趣味のダンスをきっかけに海外への興味を強めた栗田詩響君は「英語がすぐに出てこなかった」と悔しさをにじませた。留学を通じ英語力向上を期待する一方で、留学が来春以降に先送りとなった場合「大学受験も心配」とためらいもみせる。
オンラインで海外大と共同学習
「留学経験を完全に置き換えることはできないが、かなりのことができることがわかった」。東洋大学国際学部の芦沢真五教授は、コロナ下での世界のオンライン教育の実情や国際教育交流の展望について、国内外の教育者らと議論を重ねた結果、こう言い切る。
文部科学省が国際化を支援する「スーパーグローバル大学」に2014年度に採択された東洋大では、海外に留学する学生の数は15年度の819人から、19年度は1880人に増えた。
芦沢教授は渡航できない現状での「セカンドベストな策」として、10月末から、フィリピンやマレーシアの大学と、オンラインでの共同学習を始めた。「移民政策」をテーマに、学生同士がポスターを協働で制作している。
さらに、豪州やタイなど計8カ国18大学と相互に授業を履修できるプログラムも始め、オンラインを積極的に活用した教育交流を試みる。
こうした取り組みは、東洋大が国際事務局を務めるアジア太平洋大学交流機構(UMAP)のネットワークを活用している。UMAPは1991年に豪州の呼びかけで発足した学生交流のための任意団体。22カ国・地域から600超の大学が参加し、日本も国公私立の115大学(2019年10月時点)がメンバーだ。

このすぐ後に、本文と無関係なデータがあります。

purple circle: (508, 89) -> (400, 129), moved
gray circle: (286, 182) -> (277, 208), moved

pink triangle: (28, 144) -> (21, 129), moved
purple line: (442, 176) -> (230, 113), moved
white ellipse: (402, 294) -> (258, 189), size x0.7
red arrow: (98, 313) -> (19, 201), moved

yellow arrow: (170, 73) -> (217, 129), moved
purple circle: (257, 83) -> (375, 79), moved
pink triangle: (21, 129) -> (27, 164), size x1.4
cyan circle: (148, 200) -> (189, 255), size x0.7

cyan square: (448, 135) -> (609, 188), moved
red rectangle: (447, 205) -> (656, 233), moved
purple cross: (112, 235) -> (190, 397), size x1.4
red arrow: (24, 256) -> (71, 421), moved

「当面はコロナ以前の留学形態には戻らないだろう。海外滞在は短期間にし、あとは母国でオンライン対応するといった『ハイブリッド型』が現実的。低予算で高い効果が得られるプログラムの開発が必要だ」と、芦沢教授は見通す。
ホームステイを疑似体験
民間企業も留学希望者を支援するプログラムを模索する。18年から留学ツアーを手がけてきた旅行大手のクラブツーリズムは、オンラインで英会話学習と国際交流を1日で体験できる「オンライン留学ツアー」を10月18日に実施した。

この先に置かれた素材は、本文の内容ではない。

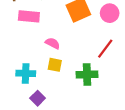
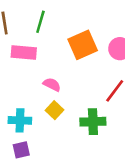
yellow square: (55, 65) -> (55, 110), turned 32
purple square: (38, 98) -> (21, 150), moved, turned 32

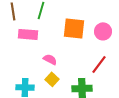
orange square: (83, 45) -> (74, 28), turned 30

参加者は、午前中に英会話教室のイーオン(東京・新宿)の講師から英会話を学び、午後からは、オンラインでつないだカナダのプリンスエドワード島の家庭でホームステイを疑似体験した。
ステイ先のヘレンさんは、「赤毛のアン」の舞台として知られる島についてスライドで説明。時折、夫や飼っているネコを画面に登場させるなど、日本からの参加者がその場にいるかのような雰囲気を演出していた。
参加した10代から70代までの25人の参加者のほぼ全員が英語で質問や会話をするなど、「せっかくの機会を無駄にしないようにと積極的だった」(クラブツーリズム)。

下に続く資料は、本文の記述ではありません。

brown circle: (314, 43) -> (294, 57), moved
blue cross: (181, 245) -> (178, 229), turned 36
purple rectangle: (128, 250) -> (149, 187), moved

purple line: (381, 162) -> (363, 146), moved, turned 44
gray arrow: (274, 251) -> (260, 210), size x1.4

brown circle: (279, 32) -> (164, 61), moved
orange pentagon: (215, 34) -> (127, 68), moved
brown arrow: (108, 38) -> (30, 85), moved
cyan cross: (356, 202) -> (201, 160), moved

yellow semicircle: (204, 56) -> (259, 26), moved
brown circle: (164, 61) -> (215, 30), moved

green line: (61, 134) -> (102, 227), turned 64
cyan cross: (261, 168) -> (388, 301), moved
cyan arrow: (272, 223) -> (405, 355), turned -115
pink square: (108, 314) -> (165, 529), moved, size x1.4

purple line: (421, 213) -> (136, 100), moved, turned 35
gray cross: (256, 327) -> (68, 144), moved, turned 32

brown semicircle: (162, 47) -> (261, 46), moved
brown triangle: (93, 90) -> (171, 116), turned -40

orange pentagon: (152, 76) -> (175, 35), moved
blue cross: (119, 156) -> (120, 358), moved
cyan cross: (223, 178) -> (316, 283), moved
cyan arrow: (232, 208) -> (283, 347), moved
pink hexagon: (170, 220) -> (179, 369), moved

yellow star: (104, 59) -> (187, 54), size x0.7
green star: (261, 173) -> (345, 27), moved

「キャンセル待ちが出るほど反響があった」として、11月28日と12月19日にも追加で実施。今後は、数日間のコースなども検討していくという。
ただ、留学事情に詳しい東洋大の芦沢真五教授は1カ月未満の短期留学が極端に増えた一方、長期留学の伸びは鈍かった状況に注目。「人数など数値だけでなく、留学の学習成果など質的な側面により注目すべきだ」と指摘する。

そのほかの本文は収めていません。